The Jacobs Center for Cosmetic Surgery

Notice of Privacy Practices

Our commitment to your privacy

In accordance with Health Insurance Portability and Accountability Act of 1996 (HIPAA), we are dedicated to maintaining the privacy of your health information. This notice defines how health information about you is used and how you can get access to your health information. We are required by law to maintain the confidentiality of your health information.

Use and disclosure of your health information

The following conditions may require us to use or disclose your health information.

  • To public health agencies that are authorized by law to collect information.
  • For lawsuits and other proceedings in response to court or administrative order.
  • By law enforcement officials, if required to do so.
  • When necessary to reduce or prevent a serious threat to your health and safety, and to the safety of others. We will only disclose to a person/agency to help prevent the threat.
  • If you are a member of the U.S. military and if required by appropriate authorities.
  • To federal officials for intelligence and national security activities authorized by law.
  • To correctional institutions or law enforcement officials if you are an inmate or under their custody.
  • For Workers Compensation and similar programs.

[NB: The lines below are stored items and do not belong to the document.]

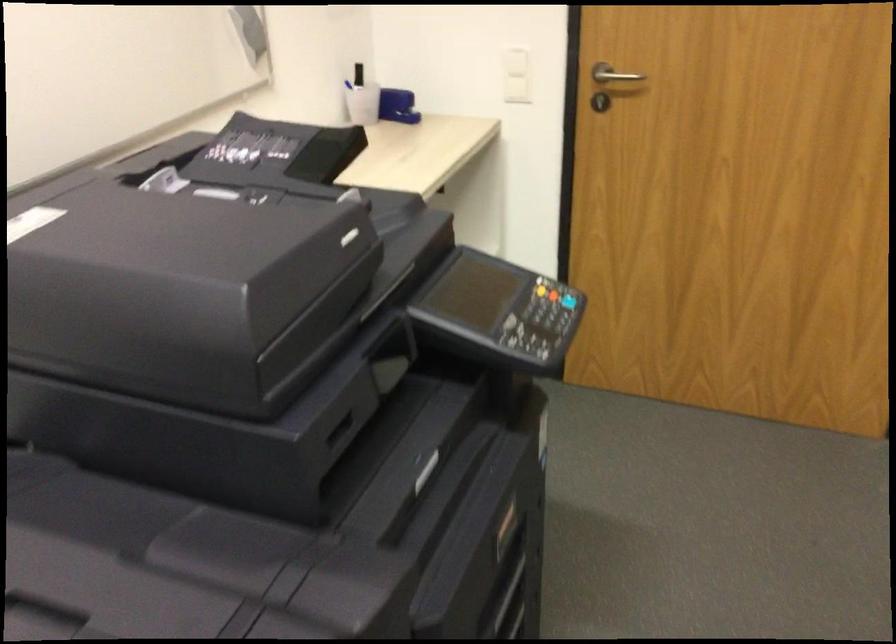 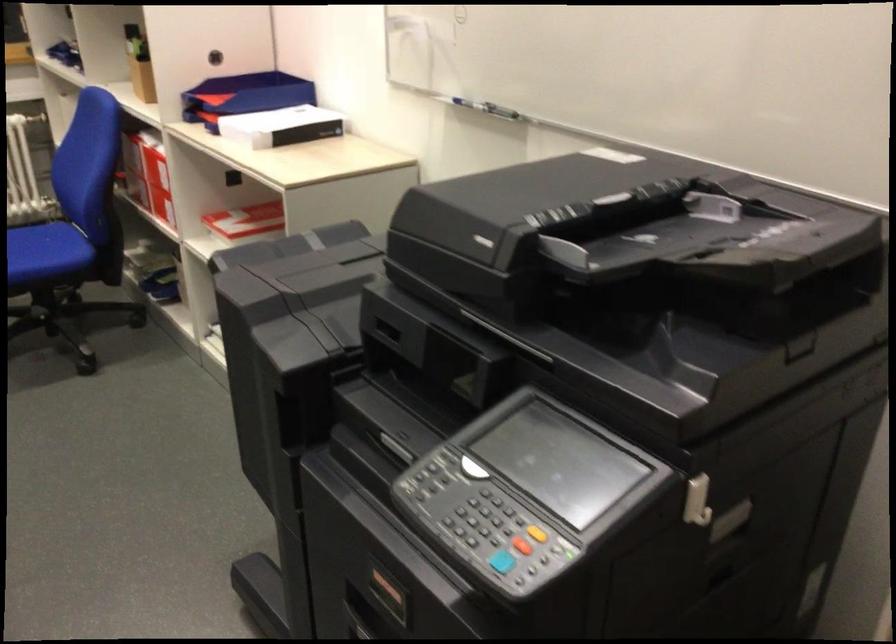 In the second image, find the point that corresponds to (442,287) in the first image.

(696, 500) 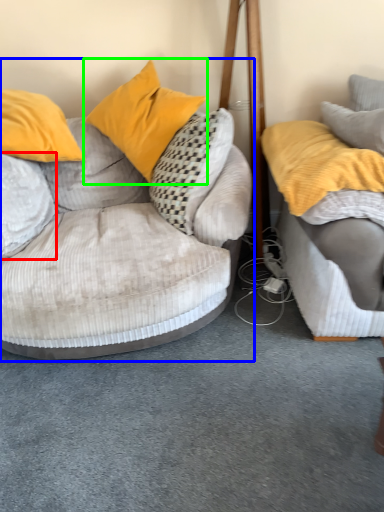 Question: Considering the real-world distances, which object is farthest from pillow (highlighted by a red box)? studio couch (highlighted by a blue box) or pillow (highlighted by a green box)?

Choices:
 (A) studio couch
 (B) pillow

Answer: (B) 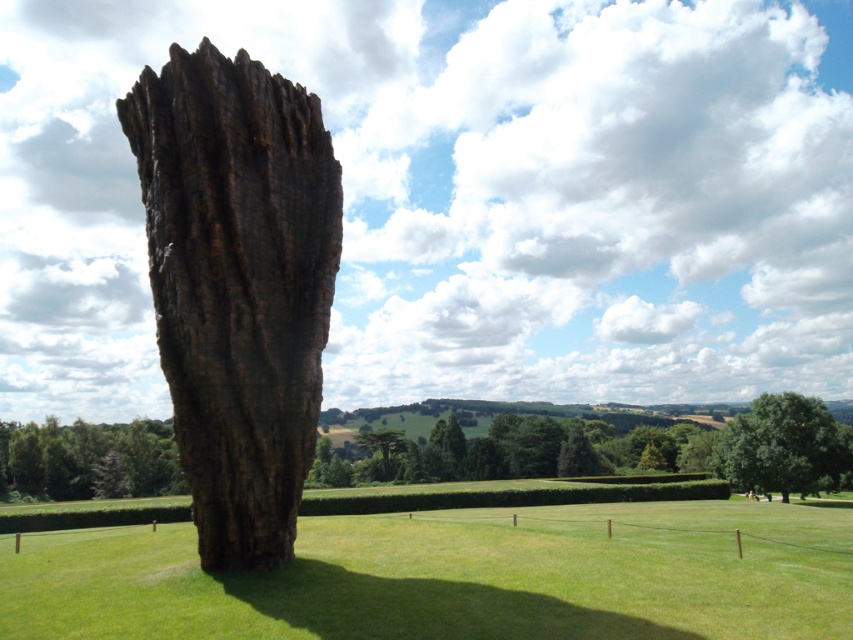 Question: Estimate the real-world distances between objects in this image. Which object is farther from the green grass at center?

Choices:
 (A) rustic wood sculpture at center
 (B) dark brown textured tree trunk at lower left

Answer: (B)

Question: Observing the image, what is the correct spatial positioning of rustic wood sculpture at center in reference to green leafy tree at center?

Choices:
 (A) above
 (B) below

Answer: (A)

Question: Can you confirm if green grass at center is positioned below dark brown textured tree trunk at lower left?

Choices:
 (A) no
 (B) yes

Answer: (A)

Question: Does green grass at center have a lesser width compared to rustic wood sculpture at center?

Choices:
 (A) yes
 (B) no

Answer: (B)

Question: Which point appears closest to the camera in this image?

Choices:
 (A) (73, 426)
 (B) (791, 468)
 (C) (653, 570)

Answer: (C)

Question: Which is nearer to the green leafy tree at center?

Choices:
 (A) green grass at center
 (B) dark brown textured tree trunk at lower left

Answer: (A) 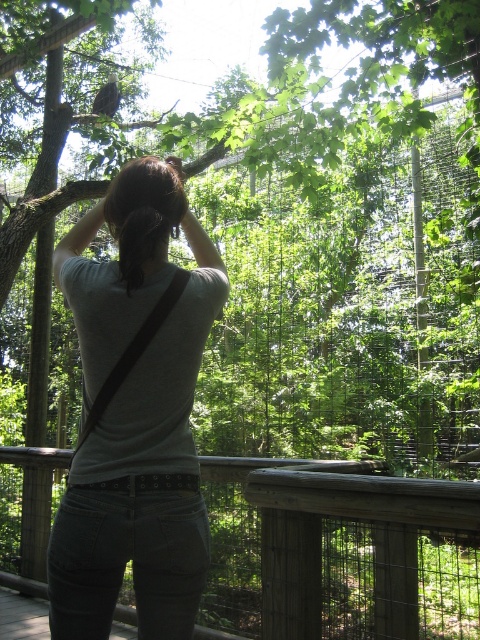 Is gray matte shirt at center positioned at the back of brown hair at upper center?

Yes, it is.

Does gray matte shirt at center appear on the left side of brown hair at upper center?

Correct, you'll find gray matte shirt at center to the left of brown hair at upper center.

The width and height of the screenshot is (480, 640). I want to click on gray matte shirt at center, so click(x=134, y=416). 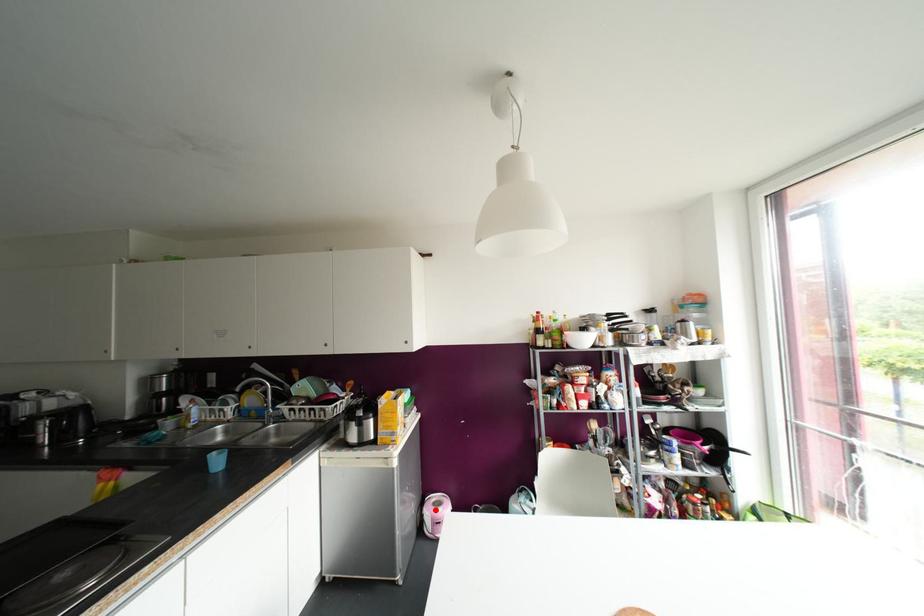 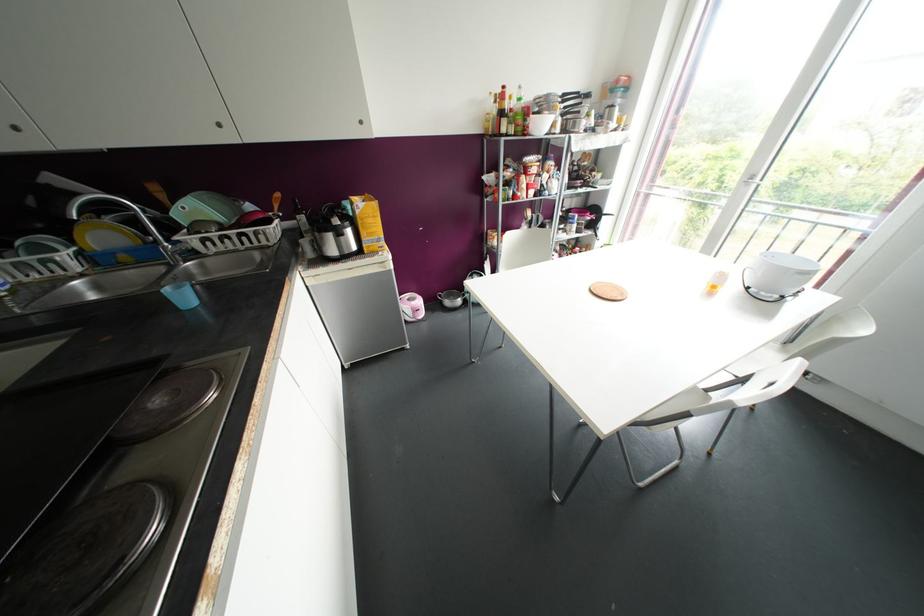 Where in the second image is the point corresponding to the highlighted location from the first image?

(412, 302) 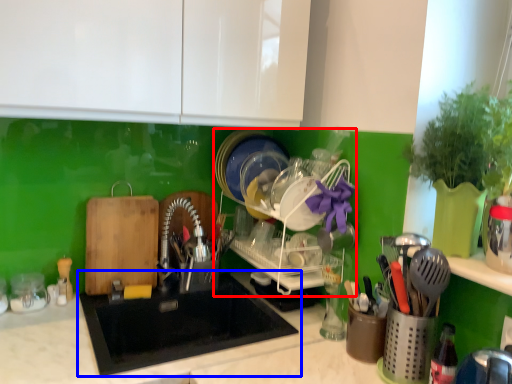 Question: Which object appears farthest to the camera in this image, dish washer (highlighted by a red box) or sink (highlighted by a blue box)?

Choices:
 (A) dish washer
 (B) sink

Answer: (A) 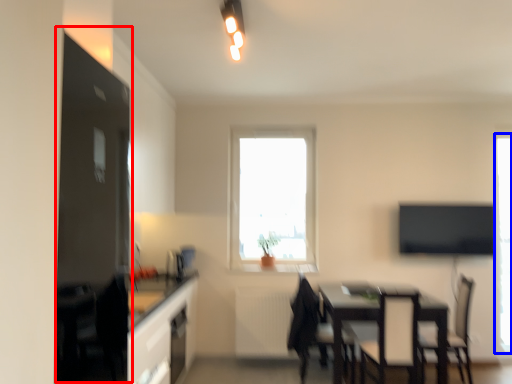 Question: Which point is further to the camera, fridge (highlighted by a red box) or window (highlighted by a blue box)?

Choices:
 (A) fridge
 (B) window

Answer: (B) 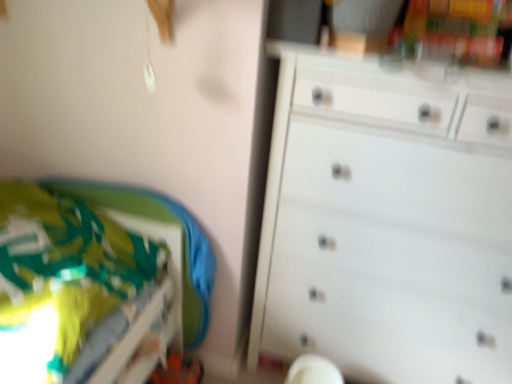 Question: Considering the positions of white matte chest of drawers at right and white plastic swivel chair at lower center in the image, is white matte chest of drawers at right wider or thinner than white plastic swivel chair at lower center?

Choices:
 (A) thin
 (B) wide

Answer: (B)

Question: Based on their sizes in the image, would you say white matte chest of drawers at right is bigger or smaller than white plastic swivel chair at lower center?

Choices:
 (A) small
 (B) big

Answer: (B)

Question: Estimate the real-world distances between objects in this image. Which object is farther from the green fabric bed at lower left?

Choices:
 (A) white plastic swivel chair at lower center
 (B) white matte chest of drawers at right

Answer: (A)

Question: Estimate the real-world distances between objects in this image. Which object is farther from the white matte chest of drawers at right?

Choices:
 (A) white plastic swivel chair at lower center
 (B) green fabric bed at lower left

Answer: (B) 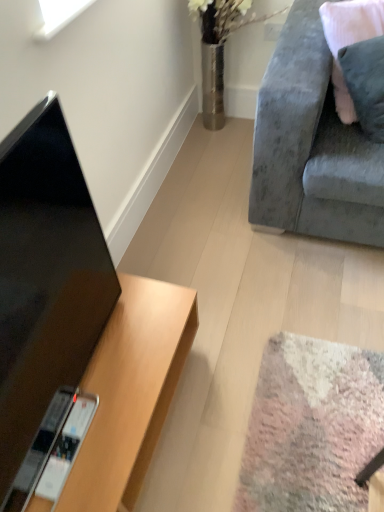 Question: Is velvet pink pillow at upper right not close to velvet grey couch at upper right?

Choices:
 (A) yes
 (B) no

Answer: (B)

Question: Does velvet pink pillow at upper right appear on the left side of velvet grey couch at upper right?

Choices:
 (A) yes
 (B) no

Answer: (B)

Question: Are velvet pink pillow at upper right and velvet grey couch at upper right beside each other?

Choices:
 (A) no
 (B) yes

Answer: (A)

Question: Is velvet pink pillow at upper right looking in the opposite direction of velvet grey couch at upper right?

Choices:
 (A) no
 (B) yes

Answer: (B)

Question: Is velvet pink pillow at upper right smaller than velvet grey couch at upper right?

Choices:
 (A) yes
 (B) no

Answer: (A)

Question: Is velvet pink pillow at upper right to the left or to the right of wooden desk at lower left in the image?

Choices:
 (A) left
 (B) right

Answer: (B)

Question: From the image's perspective, is velvet pink pillow at upper right above or below wooden desk at lower left?

Choices:
 (A) below
 (B) above

Answer: (B)

Question: In the image, is velvet pink pillow at upper right positioned in front of or behind wooden desk at lower left?

Choices:
 (A) behind
 (B) front

Answer: (A)

Question: In terms of width, does velvet pink pillow at upper right look wider or thinner when compared to wooden desk at lower left?

Choices:
 (A) thin
 (B) wide

Answer: (A)

Question: Based on their sizes in the image, would you say wooden desk at lower left is bigger or smaller than velvet grey couch at upper right?

Choices:
 (A) small
 (B) big

Answer: (A)

Question: Considering their positions, is wooden desk at lower left located in front of or behind velvet grey couch at upper right?

Choices:
 (A) front
 (B) behind

Answer: (A)

Question: In terms of width, does wooden desk at lower left look wider or thinner when compared to velvet grey couch at upper right?

Choices:
 (A) wide
 (B) thin

Answer: (B)

Question: Which is correct: wooden desk at lower left is inside velvet grey couch at upper right, or outside of it?

Choices:
 (A) outside
 (B) inside

Answer: (A)

Question: Based on their sizes in the image, would you say black glossy tv at left is bigger or smaller than velvet pink pillow at upper right?

Choices:
 (A) small
 (B) big

Answer: (A)

Question: Would you say black glossy tv at left is to the left or to the right of velvet pink pillow at upper right in the picture?

Choices:
 (A) left
 (B) right

Answer: (A) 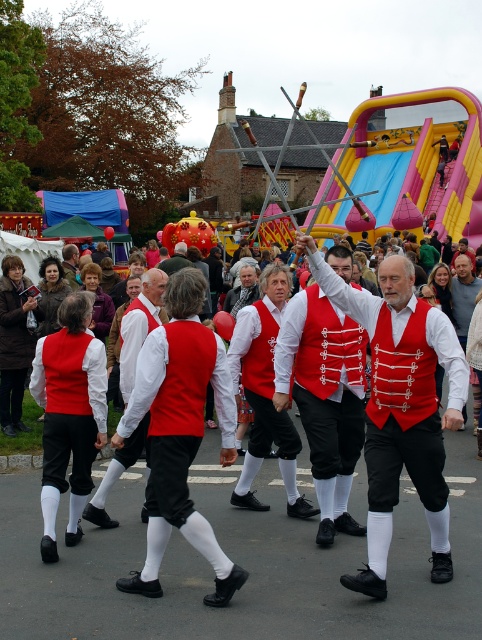 Question: Among these points, which one is nearest to the camera?

Choices:
 (A) (371, 566)
 (B) (172, 268)

Answer: (A)

Question: Does matte red vest at center have a smaller size compared to red velvet vest at center?

Choices:
 (A) yes
 (B) no

Answer: (A)

Question: Is matte red vest at center above red velvet vest at center?

Choices:
 (A) yes
 (B) no

Answer: (B)

Question: Which point appears farthest from the camera in this image?

Choices:
 (A) [x=176, y=253]
 (B) [x=361, y=294]

Answer: (A)

Question: Considering the relative positions of matte red vest at center and red velvet vest at center in the image provided, where is matte red vest at center located with respect to red velvet vest at center?

Choices:
 (A) below
 (B) above

Answer: (A)

Question: Which point is closer to the camera?

Choices:
 (A) red velvet vest at center
 (B) matte red vest at center

Answer: (B) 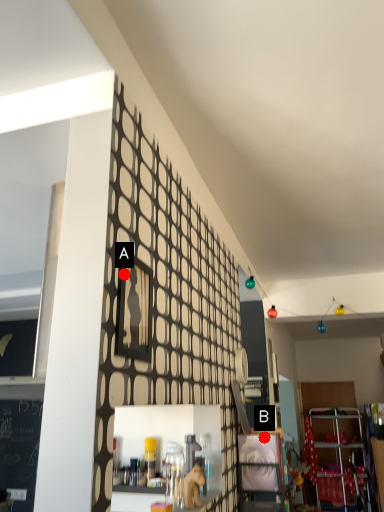 Question: Two points are circled on the image, labeled by A and B beside each circle. Which point is farther from the camera taking this photo?

Choices:
 (A) A is further
 (B) B is further

Answer: (B) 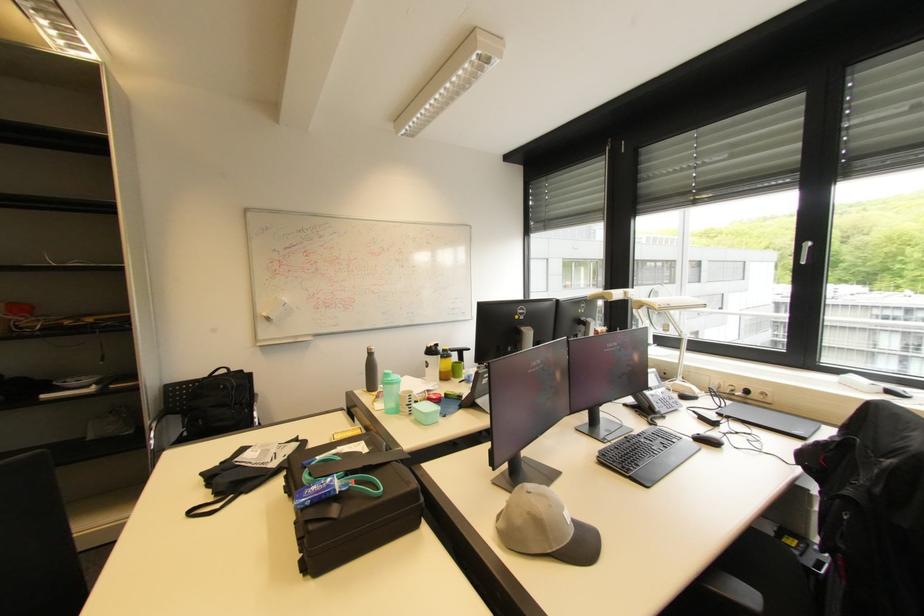 At what (x,y) coordinates should I click in order to perform the action: click on telephone receiver. Please return your answer as a coordinate pair (x, y). Image resolution: width=924 pixels, height=616 pixels. Looking at the image, I should click on (657, 400). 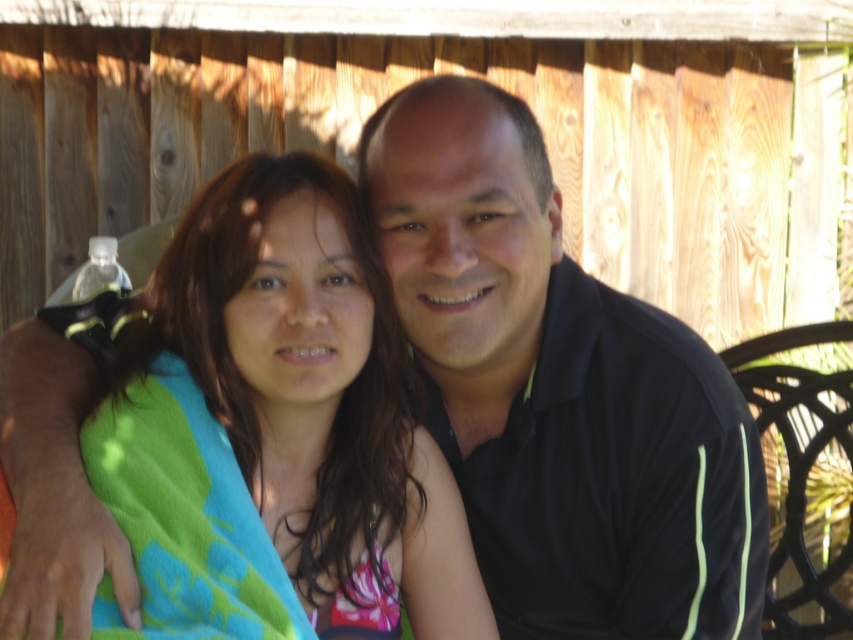 Who is lower down, black smooth shirt at center or green towel at center?

green towel at center

The width and height of the screenshot is (853, 640). What do you see at coordinates (560, 390) in the screenshot? I see `black smooth shirt at center` at bounding box center [560, 390].

Identify the location of black smooth shirt at center. This screenshot has width=853, height=640. (560, 390).

You are a GUI agent. You are given a task and a screenshot of the screen. Output one action in this format:
    pyautogui.click(x=<x>, y=<y>)
    Task: Click on the black smooth shirt at center
    This screenshot has height=640, width=853.
    Given the screenshot: What is the action you would take?
    pyautogui.click(x=560, y=390) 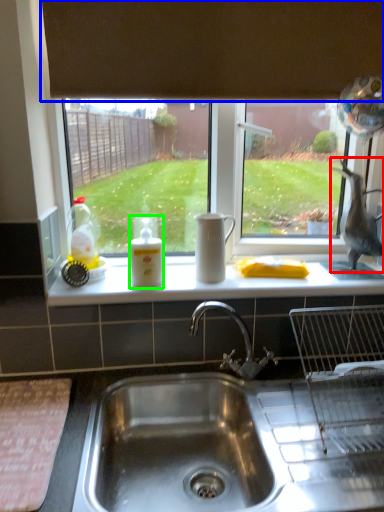 Question: Estimate the real-world distances between objects in this image. Which object is closer to animal (highlighted by a red box), exhaust hood (highlighted by a blue box) or bottle (highlighted by a green box)?

Choices:
 (A) exhaust hood
 (B) bottle

Answer: (A) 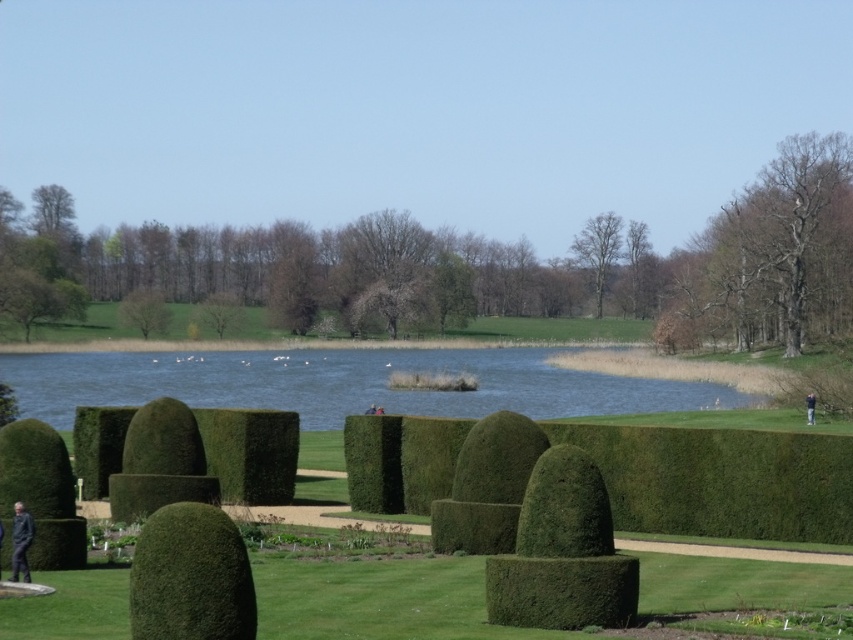 Which is below, bare wood tree at upper right or green leafy hedge at lower left?

Positioned lower is green leafy hedge at lower left.

Which is more to the right, bare wood tree at upper right or green leafy hedge at lower left?

bare wood tree at upper right

What are the coordinates of `bare wood tree at upper right` in the screenshot? It's located at (776, 250).

You are a GUI agent. You are given a task and a screenshot of the screen. Output one action in this format:
    pyautogui.click(x=<x>, y=<y>)
    Task: Click on the bare wood tree at upper right
    
    Given the screenshot: What is the action you would take?
    pyautogui.click(x=776, y=250)

Who is positioned more to the right, green leafy hedge at center or bare wood tree at upper right?

bare wood tree at upper right is more to the right.

Who is more forward, (556, 442) or (837, 237)?

Positioned in front is point (556, 442).

Is point (639, 513) farther from camera compared to point (740, 280)?

No, (639, 513) is closer to viewer.

Identify the location of green leafy hedge at center. (721, 480).

Can you confirm if green leafy hedge at center is positioned to the left of green leafy hedge at lower left?

Incorrect, green leafy hedge at center is not on the left side of green leafy hedge at lower left.

Is green leafy hedge at center bigger than green leafy hedge at lower left?

Yes, green leafy hedge at center is bigger than green leafy hedge at lower left.

This screenshot has width=853, height=640. What are the coordinates of `green leafy hedge at center` in the screenshot? It's located at (721, 480). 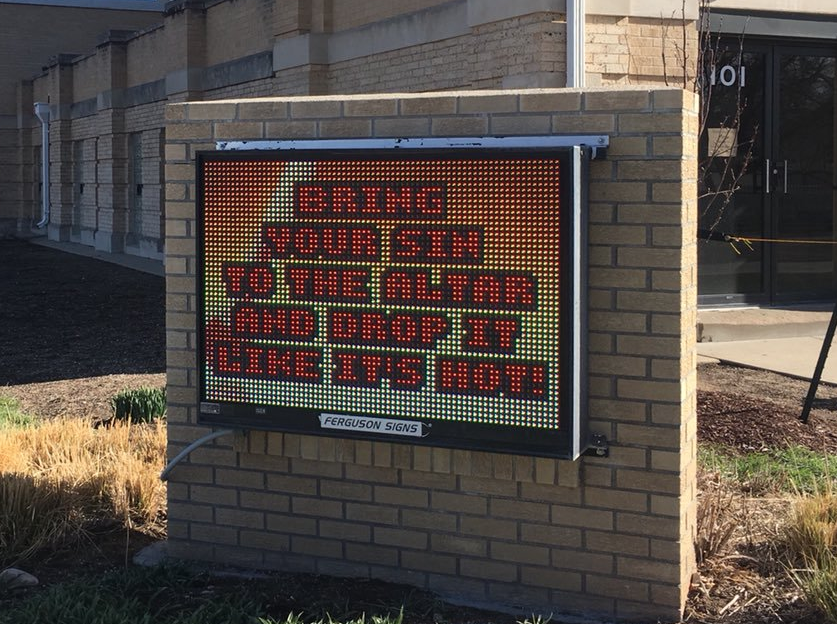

Your rights regarding health information

  • Communication: You can request that Stanley Jacobs, M.D., Inc. communicate with you about your health in a particular manner or at a certain location. You may want us to contact you only at home for example.
  • You can request a restriction in our use or disclosure of your health information for treatment, payment, or health-care operations. You have the right to request that we restrict our disclosure to only certain individuals such as family members.
  • You have the right to obtain a copy of the health information such as medical records and billing records, but not psychotherapy notes. You may amend your health information if you believe it is incorrect or incomplete. You must submit your request in writing to Stanley W. Jacobs, M.D., Inc. Attn: Medical Records 145 Foss Creek Circle, Healdsburg, Ca. 95448.
  • You are entitled to receive a copy of Notice of Privacy Practice, and can obtain one by asking at any time. Please call the front office at 707-473-0220.
  • If you believe your rights have been violated you may file a complaint with the Secretary of the Dept. of Health and Human Services.
  • Our practice will obtain your written authorization for uses/disclosures that are not identified by this notice or permitted by applicable law.